## MATERIAL PROVIDED

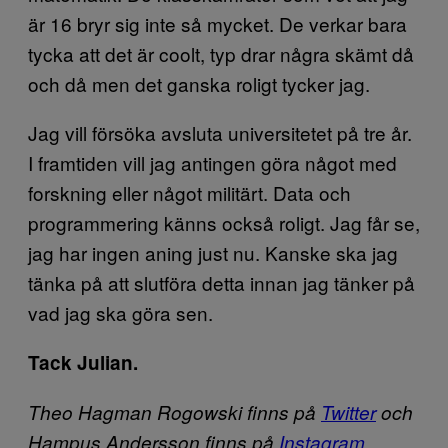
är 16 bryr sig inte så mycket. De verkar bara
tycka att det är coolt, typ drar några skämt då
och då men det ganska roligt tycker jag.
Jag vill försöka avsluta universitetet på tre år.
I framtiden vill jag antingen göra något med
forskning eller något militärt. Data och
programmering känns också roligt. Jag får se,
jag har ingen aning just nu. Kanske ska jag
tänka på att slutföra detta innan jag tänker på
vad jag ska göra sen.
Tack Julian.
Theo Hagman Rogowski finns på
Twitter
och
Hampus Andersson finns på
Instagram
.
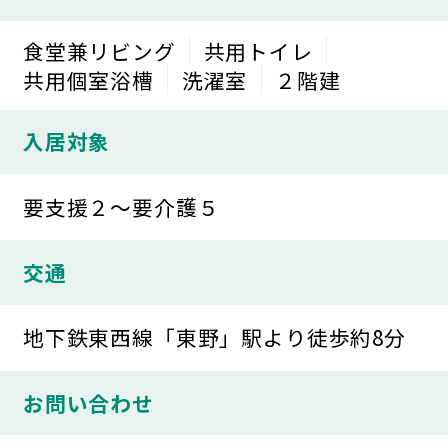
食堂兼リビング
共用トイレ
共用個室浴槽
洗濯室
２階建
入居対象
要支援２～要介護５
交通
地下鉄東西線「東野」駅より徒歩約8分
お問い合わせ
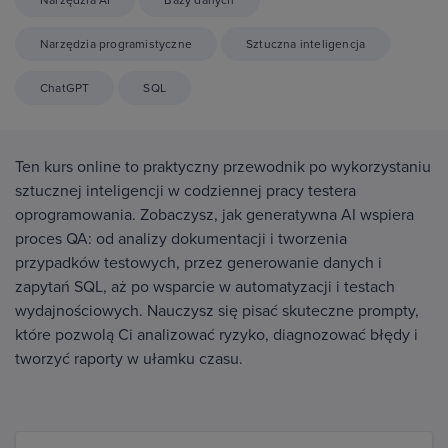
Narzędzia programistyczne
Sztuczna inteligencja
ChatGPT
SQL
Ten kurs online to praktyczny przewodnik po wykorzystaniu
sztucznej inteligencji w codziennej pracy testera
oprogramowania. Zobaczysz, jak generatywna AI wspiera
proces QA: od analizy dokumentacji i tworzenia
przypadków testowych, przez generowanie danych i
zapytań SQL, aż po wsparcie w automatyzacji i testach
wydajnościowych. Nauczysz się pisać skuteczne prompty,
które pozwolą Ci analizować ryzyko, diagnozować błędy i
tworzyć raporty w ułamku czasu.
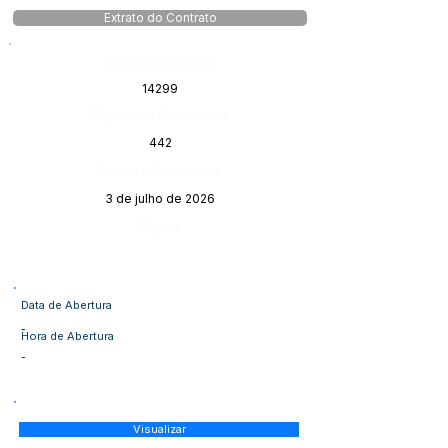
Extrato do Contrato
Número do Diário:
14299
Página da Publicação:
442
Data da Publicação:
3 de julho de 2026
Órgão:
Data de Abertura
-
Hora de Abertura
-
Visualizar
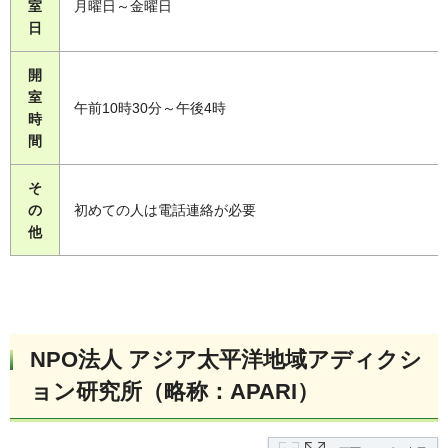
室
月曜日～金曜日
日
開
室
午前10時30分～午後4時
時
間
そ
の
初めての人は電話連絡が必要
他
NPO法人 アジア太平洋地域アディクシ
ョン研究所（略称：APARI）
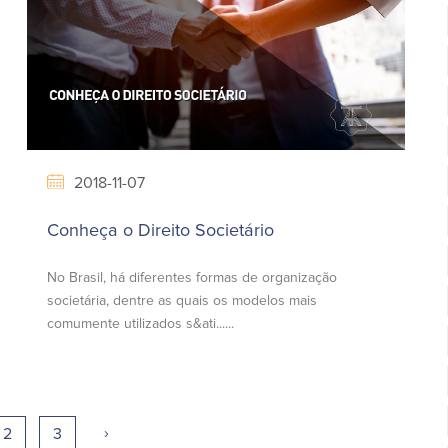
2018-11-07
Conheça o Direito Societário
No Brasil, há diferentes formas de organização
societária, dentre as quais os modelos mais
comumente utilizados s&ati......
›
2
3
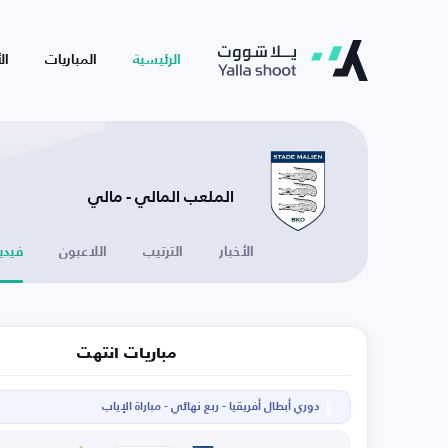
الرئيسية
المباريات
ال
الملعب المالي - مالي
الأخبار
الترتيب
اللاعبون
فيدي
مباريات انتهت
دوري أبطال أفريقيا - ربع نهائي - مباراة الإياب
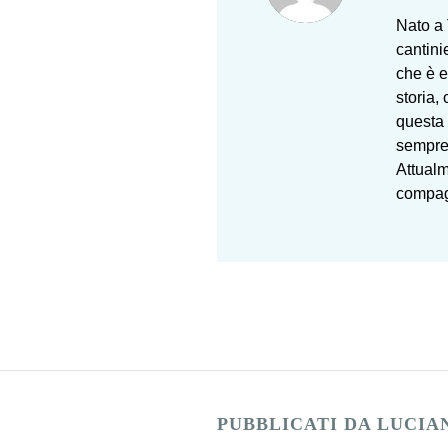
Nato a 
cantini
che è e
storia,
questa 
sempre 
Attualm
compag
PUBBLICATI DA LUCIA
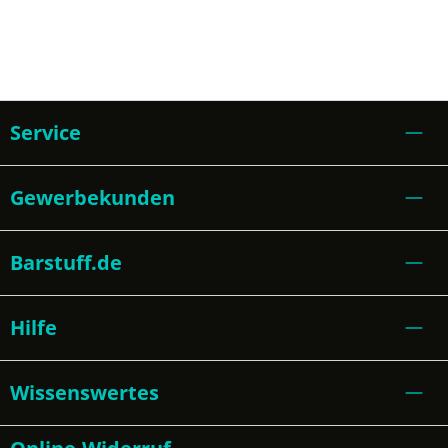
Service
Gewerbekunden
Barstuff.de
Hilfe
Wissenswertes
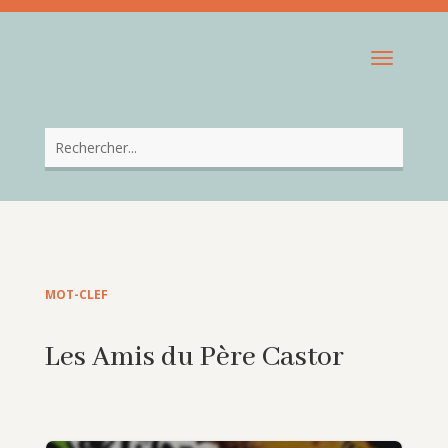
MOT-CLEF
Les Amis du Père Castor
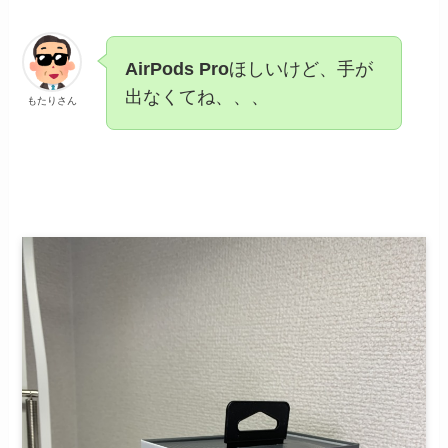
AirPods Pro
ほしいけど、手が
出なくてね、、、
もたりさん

...

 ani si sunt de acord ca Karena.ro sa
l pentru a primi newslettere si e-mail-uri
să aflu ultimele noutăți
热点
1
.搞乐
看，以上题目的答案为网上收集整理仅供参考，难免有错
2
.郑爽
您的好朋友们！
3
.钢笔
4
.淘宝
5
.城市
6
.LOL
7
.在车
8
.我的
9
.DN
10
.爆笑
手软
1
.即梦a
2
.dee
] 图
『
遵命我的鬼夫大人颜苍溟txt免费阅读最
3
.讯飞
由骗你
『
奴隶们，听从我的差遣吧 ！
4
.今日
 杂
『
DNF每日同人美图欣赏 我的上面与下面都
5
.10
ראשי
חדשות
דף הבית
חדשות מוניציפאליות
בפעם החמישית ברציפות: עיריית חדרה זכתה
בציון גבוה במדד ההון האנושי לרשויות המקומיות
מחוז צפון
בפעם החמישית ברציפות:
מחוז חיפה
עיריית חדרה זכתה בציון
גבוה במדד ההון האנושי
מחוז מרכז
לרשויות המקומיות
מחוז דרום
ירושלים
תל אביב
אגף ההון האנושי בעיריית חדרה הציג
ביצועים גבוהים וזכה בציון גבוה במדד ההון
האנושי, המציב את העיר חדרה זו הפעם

## GOAL OF THE EXERCISE
Check every line of the data above for the string "något", and copy those that have it.

## WRITTEN ANSWER
I framtiden vill jag antingen göra något med
forskning eller något militärt. Data och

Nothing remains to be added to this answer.